As seen at the 2009 Los Angeles Film Festival:

     Cyrus Nowrasteh’s The Stoning of Soraya M. is the most didactic exercise in white liberal guilt I’ve ever seen, grossly oversimplifying the larger issue of nonexistent women’s rights in Iran through a style that panders directly to weepy, middle-aged Oprah viewers. It’s not that I don’t think this is an issue that movies should approach—in light of recent events, the topic is urgently in need of artistic representation—but rather that I find Nowrasteh’s gruesomely violent vision cartoonish. The only thing that differentiates the overbearing gore in the finale of The Stoning of Soraya M. and that of a Quentin Tarantino splatter-fest is that the former is based on true events. But the ultimate result is the same: viewers may leave with a visceral reaction, but it stems from pity for the characters. And pity is the last thing that the Iranians—23 years after the events of The Stoning of Soraya M., but many of them still living in the stone-age—need. Given the film was made primarily for Western audiences, it should have been done in the more understated, but truly angry style needed to provoke political action. Instead, Nowrasteh has fashioned a work that will cause little more than tissue-touting faux-outrage, not unlike the recent uncommitted sentiments displayed by President Obama on Iran’s rigged election. 

     One’s impression of The Stoning of Soraya M. hinges almost entirely upon the ending which, as one would expect based on the title, involves the extended, barbaric execution of the main character. The lead-up is not nearly as objectionable, though it is mediocre at best, reflecting an inertly Hollywood version of the events. The first two acts have an uncanny ability to seem sanitized and emotionally muted, much in the way that mainstream rom-coms aren’t sexy or funny despite their intentions to be. The events of The Stoning of Soraya M. are horrific on paper, but barely register on celluloid because of the cliché nature of Nowrasteh’s overall aesthetic and sense of self-importance. One would think that the story of our heroine (Mozhan Marnò), who faces execution because her husband accuses her of adultery so he can divorce her without having to pay any support, would be reviling. But instead it becomes no less than predictable because Nowrasteh and company display such an apparent, over-the-top need to make it seem reviling. Each element fits in with this self-defeatingly Hollywood style: Joel Ransom’s cinematography is ruggedly beautiful rather than just rugged, John Debney’s musical score arrives just in time to hammer home the content – the list goes on.

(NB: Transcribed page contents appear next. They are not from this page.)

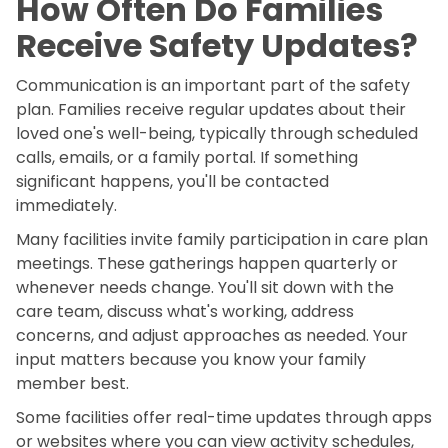
How Often Do Families
Receive Safety Updates?
Communication is an important part of the safety
plan. Families receive regular updates about their
loved one's well-being, typically through scheduled
calls, emails, or a family portal. If something
significant happens, you'll be contacted
immediately.
Many facilities invite family participation in care plan
meetings. These gatherings happen quarterly or
whenever needs change. You'll sit down with the
care team, discuss what's working, address
concerns, and adjust approaches as needed. Your
input matters because you know your family
member best.
Some facilities offer real-time updates through apps
or websites where you can view activity schedules,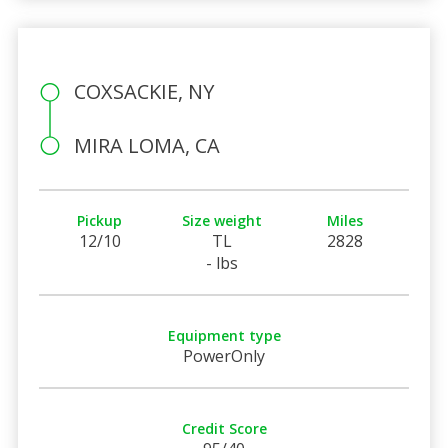
COXSACKIE, NY
MIRA LOMA, CA
Pickup
Size weight
Miles
12/10
TL
2828
- lbs
Equipment type
PowerOnly
Credit Score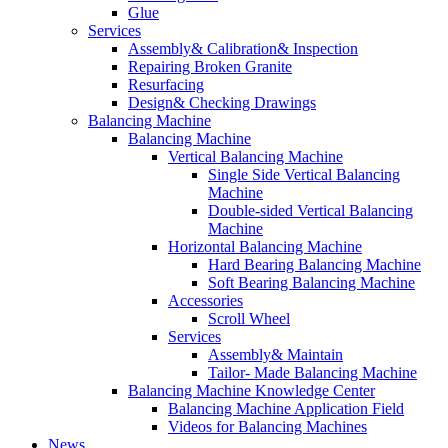
Glue
Services
Assembly& Calibration& Inspection
Repairing Broken Granite
Resurfacing
Design& Checking Drawings
Balancing Machine
Balancing Machine
Vertical Balancing Machine
Single Side Vertical Balancing
Machine
Double-sided Vertical Balancing
Machine
Horizontal Balancing Machine
Hard Bearing Balancing Machine
Soft Bearing Balancing Machine
Accessories
Scroll Wheel
Services
Assembly& Maintain
Tailor- Made Balancing Machine
Balancing Machine Knowledge Center
Balancing Machine Application Field
Videos for Balancing Machines
News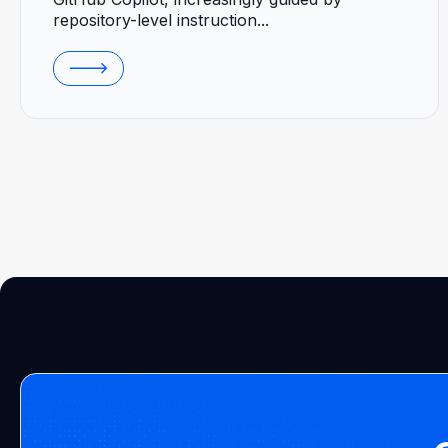
repository-level instruction...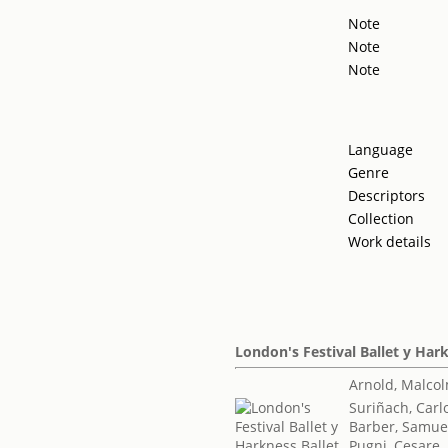
Note
Note
Note
Language
Genre
Descriptors
Collection
Work details
London's Festival Ballet y Har
Arnold, Malco
Suriñach, Carl
Barber, Samue
Pugni, Cesare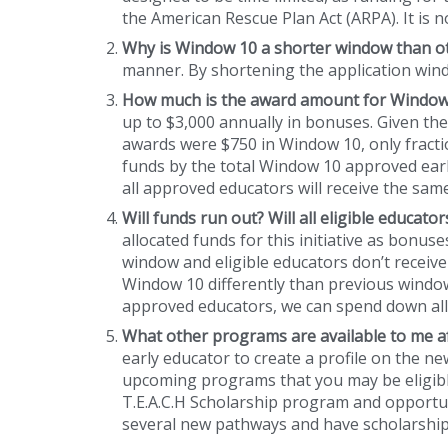
the American Rescue Plan Act (ARPA). It is 
Why is Window 10 a shorter window than 
manner. By shortening the application windo
How much is the award amount for Window 
up to $3,000 annually in bonuses. Given th
awards were $750 in Window 10, only fracti
funds by the total Window 10 approved early
all approved educators will receive the sa
Will funds run out? Will all eligible educat
allocated funds for this initiative as bonus
window and eligible educators don’t receive
Window 10 differently than previous windows
approved educators, we can spend down all
What other programs are available to me 
early educator to create a profile on the n
upcoming programs that you may be eligible
T.E.A.C.H Scholarship program and opportun
several new pathways and have scholarship 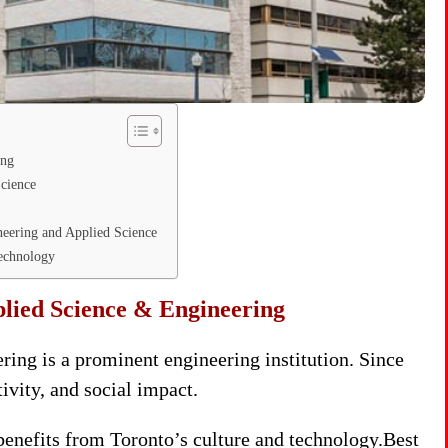
ing
Science
neering and Applied Science
Technology
plied Science & Engineering
ing is a prominent engineering institution. Since
tivity, and social impact.
enefits from Toronto’s culture and technology.Best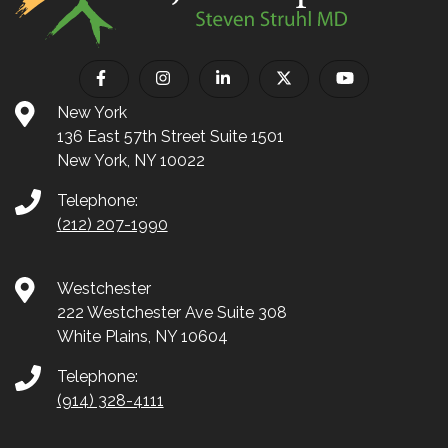
New York
136 East 57th Street Suite 1501
New York, NY 10022
Telephone:
(212) 207-1990
Westchester
222 Westchester Ave Suite 308
White Plains, NY 10604
Telephone:
(914) 328-4111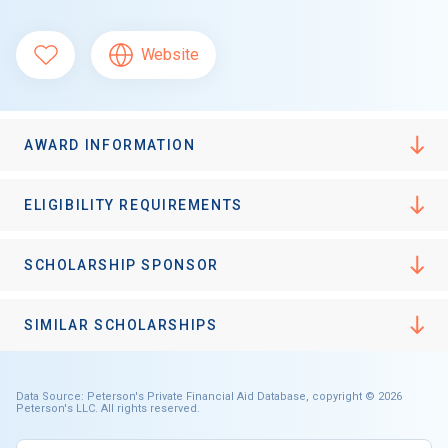
Website
AWARD INFORMATION
ELIGIBILITY REQUIREMENTS
SCHOLARSHIP SPONSOR
SIMILAR SCHOLARSHIPS
Data Source: Peterson's Private Financial Aid Database, copyright © 2026
Peterson's LLC. All rights reserved.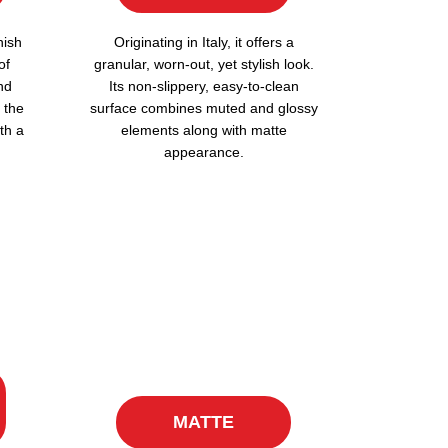
nish
Originating in Italy, it offers a
of
granular, worn-out, yet stylish look.
nd
Its non-slippery, easy-to-clean
 the
surface combines muted and glossy
th a
elements along with matte
appearance.
MATTE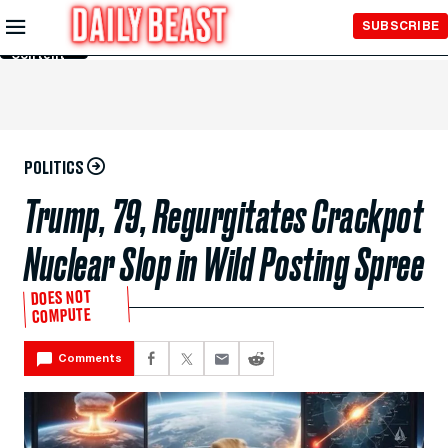
Skip to
SUBSCRIBE
Main
Content
POLITICS
Trump, 79, Regurgitates Crackpot
Nuclear Slop in Wild Posting Spree
DOES NOT
COMPUTE
Comments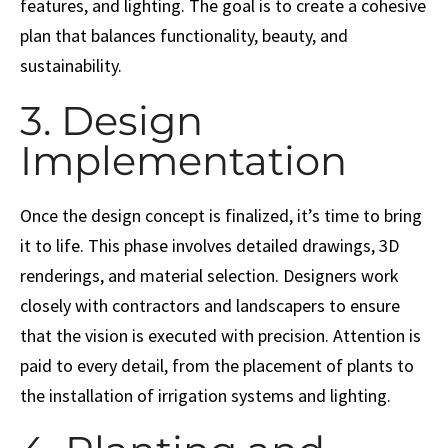
features, and lighting. The goal is to create a cohesive
plan that balances functionality, beauty, and
sustainability.
3. Design
Implementation
Once the design concept is finalized, it’s time to bring
it to life. This phase involves detailed drawings, 3D
renderings, and material selection. Designers work
closely with contractors and landscapers to ensure
that the vision is executed with precision. Attention is
paid to every detail, from the placement of plants to
the installation of irrigation systems and lighting.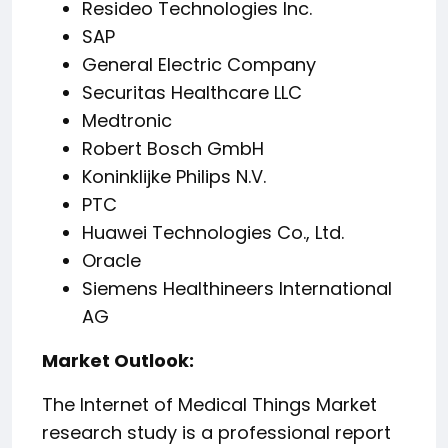
Resideo Technologies Inc.
SAP
General Electric Company
Securitas Healthcare LLC
Medtronic
Robert Bosch GmbH
Koninklijke Philips N.V.
PTC
Huawei Technologies Co., Ltd.
Oracle
Siemens Healthineers International
AG
️Market Outlook:
The Internet of Medical Things Market
research study is a professional report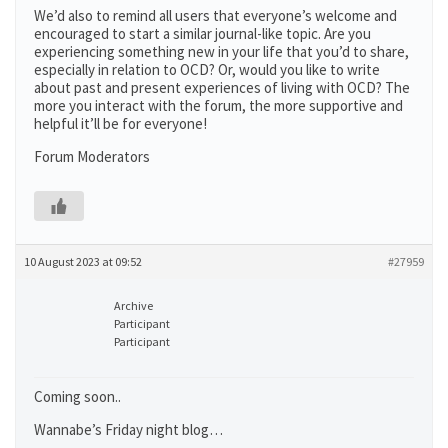
We’d also to remind all users that everyone’s welcome and
encouraged to start a similar journal-like topic. Are you
experiencing something new in your life that you’d to share,
especially in relation to OCD? Or, would you like to write
about past and present experiences of living with OCD? The
more you interact with the forum, the more supportive and
helpful it’ll be for everyone!
Forum Moderators
10 August 2023 at 09:52
#27959
Archive
Participant
Participant
Coming soon..
Wannabe’s Friday night blog…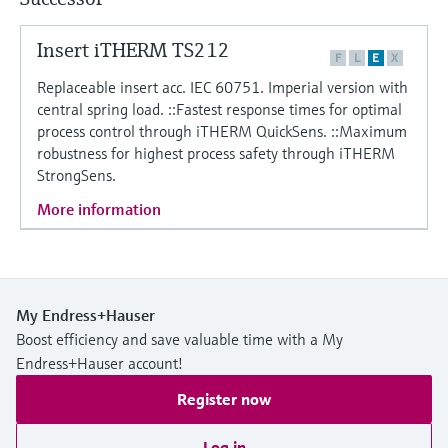
Level measurement with pressure
Device Viewer
Memosens technology
Find product-specific information and
Insert iTHERM TS212
Shop all
F
L
E
X
documentation
Shop all
Replaceable insert acc. IEC 60751. Imperial version with
Spare parts finder
central spring load. ::Fastest response times for optimal
process control through iTHERM QuickSens. ::Maximum
Find spare parts by product root, order code,
robustness for highest process safety through iTHERM
or serial number
StrongSens.
More information
My Endress+Hauser
Boost efficiency and save valuable time with a My
Endress+Hauser account!
Register now
Log in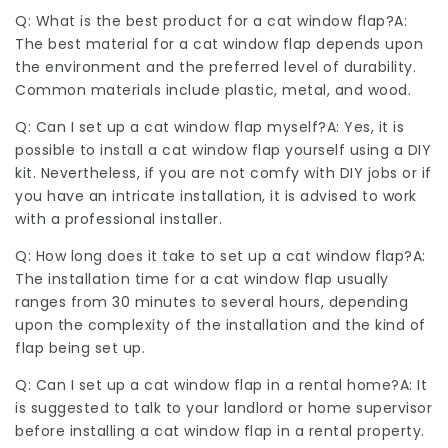
Q: What is the best product for a cat window flap?A:
The best material for a cat window flap depends upon
the environment and the preferred level of durability.
Common materials include plastic, metal, and wood.
Q: Can I set up a cat window flap myself?A: Yes, it is
possible to install a cat window flap yourself using a DIY
kit. Nevertheless, if you are not comfy with DIY jobs or if
you have an intricate installation, it is advised to work
with a professional installer.
Q: How long does it take to set up a cat window flap?A:
The installation time for a cat window flap usually
ranges from 30 minutes to several hours, depending
upon the complexity of the installation and the kind of
flap being set up.
Q: Can I set up a cat window flap in a rental home?A: It
is suggested to talk to your landlord or home supervisor
before installing a cat window flap in a rental property.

     And then there’s the finale, which is offensive to any viewer of intelligence because it so clearly exploits the realism of excessive violence as if to make unenlightened Americans squeal for 30 minutes before they go on with their days. This is not the redeeming, spiritual exercise in grit that The Passion of the Christ (which many in this cast and crew also worked on) was. Instead, it just seems relentless for the sake of being relentless, as if only to prove that the main character got really freakin’ murdered rather than just murdered. For instance, while the obligatory shots in which her sons are encouraged to stone her get the point across about the barbarism towards women in their society, they, like the rest of the movie, come off as muted because they’re conveyed in such an over-the-top manner. Even the emotional-when-isolated performances by Mozhan Marnò and Shohreh Aghdashloo barely register, only affecting the viewer in the movie’s few quiet scenes just before Soraya is killed. Otherwise, The Stoning of Soraya M. is a miscalculation of offensive proportions, overdramatized and lacking all of the stripped-down qualities that would give it potency. For a more enriching, more cinematically honest look at the horrors that women Iranian society face, check out Jafar Panahi’s Offside instead.

-Danny Baldwin, Bucket Reviews

Review Published on: 7.2.2009

Screened on: 6.20.2009 at the Mann Festival in Westwood, CA.

 

The Stoning of Soraya M. is rated R and runs 116 minutes.